# Mint Condition ABU 9000 CT dual Speed



## Fish Hunter (Jul 31, 2002)

Title says it all. Mint condition. Not sure it was ever fished or spooled. No box or paper work.

$150.00 shipped


----------



## bctom (May 25, 2007)

If you can hold it for a couple of weeks until I get back in conus will take it and add to my Uluva reels.
Tom


----------



## Magged Out (Oct 31, 2007)

Up for any trades?


----------



## Fish Hunter (Jul 31, 2002)

What are we talking about


----------



## Magged Out (Oct 31, 2007)

Have an Akios 656 I'll trade yah


----------



## Fish Hunter (Jul 31, 2002)

I will take that trade.


----------



## bctom (May 25, 2007)

how about a M7HTMAGST the red and black super tuned millionaire, straight trade..............


----------



## Fish Hunter (Jul 31, 2002)

Dang, Tom, already committed.
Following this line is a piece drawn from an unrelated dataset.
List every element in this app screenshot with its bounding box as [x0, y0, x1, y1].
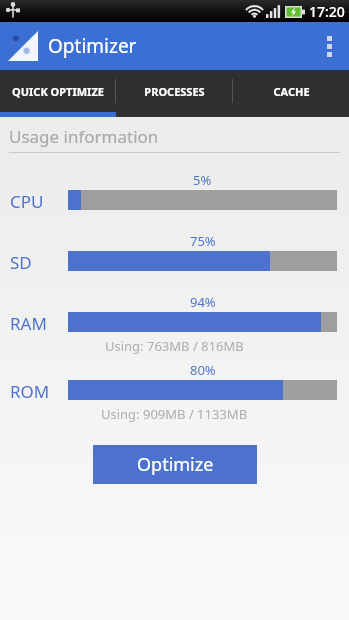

That is a sexy beast.


----------



## poloman (Nov 6, 2014)

Kwaj-Tom, i have a 10000C in very mint condition i would trade for that millionaire


----------



## bctom (May 25, 2007)

nope just got a neverlike new penn 990 will go with that for the big Ulua's .................................what colour is the 10000 and post a photo


----------



## poloman (Nov 6, 2014)

Black 2 speed, will have photos after work, Tom. 9.5-9.9/10 condition. sticker still on it and everything.


----------